Among the areas Meta is considering in terms of boosting AI-related revenue include scaling business messaging, introducing ads or paid content into AI interactions and charging people to use what he called “bigger AI models and access to more compute”.

Expanding on the business messaging concept, Li said the longer-term opportunity for Meta was to provide business AI. “We have been testing the ability for businesses to set up AIs for business messaging that represent them in chats with customers, starting by supporting shopping use cases such as responding to people asking for more information on a product or its availability,” she said. “This is very, very early. We’ve been testing this with a handful of businesses on Messenger and WhatsApp and we’re hearing good feedback.”

According to Li, businesses that have piloted the GenAI-based service said it saved them significant time. “Consumers noted more timely response times,” she said.
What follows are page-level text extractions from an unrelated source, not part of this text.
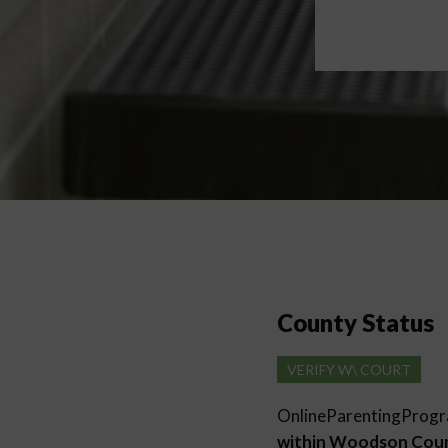
County Status
VERIFY W\ COURT
OnlineParentingProg
within Woodson Cou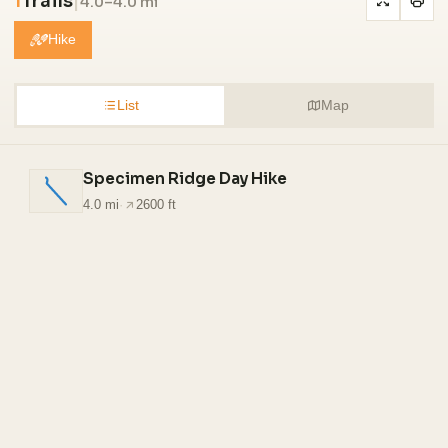
1
Trails
|
4.0–4.0 mi
Hike
List
Map
Specimen Ridge Day Hike
4.0 mi
·
2600 ft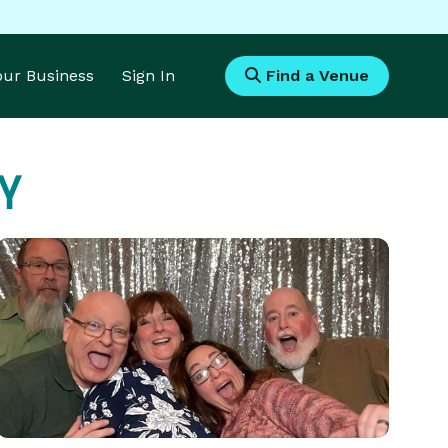
Your Business
Sign In
Find a Venue
Y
Commenting on the company’s long-term investment plans in AI, Forrester’s vice-president research director Mike Proulx said: “There’s no doubt that Meta is all-in on AI, but to achieve its vision, the company has to make big investments in infrastructure. Mark Zuckerberg’s ‘heads up’ was reminiscent of what he once said about the metaverse, and that didn’t exactly go so well.

“But this is different from Meta’s metaverse gamble because AI has real and practical use cases now. The question remains whether Meta can contend in the AI race while maintaining a strong financial position. To do this, expect to see more ‘metaverse’ resources diverted from Reality Labs to Meta’s AI initiatives.”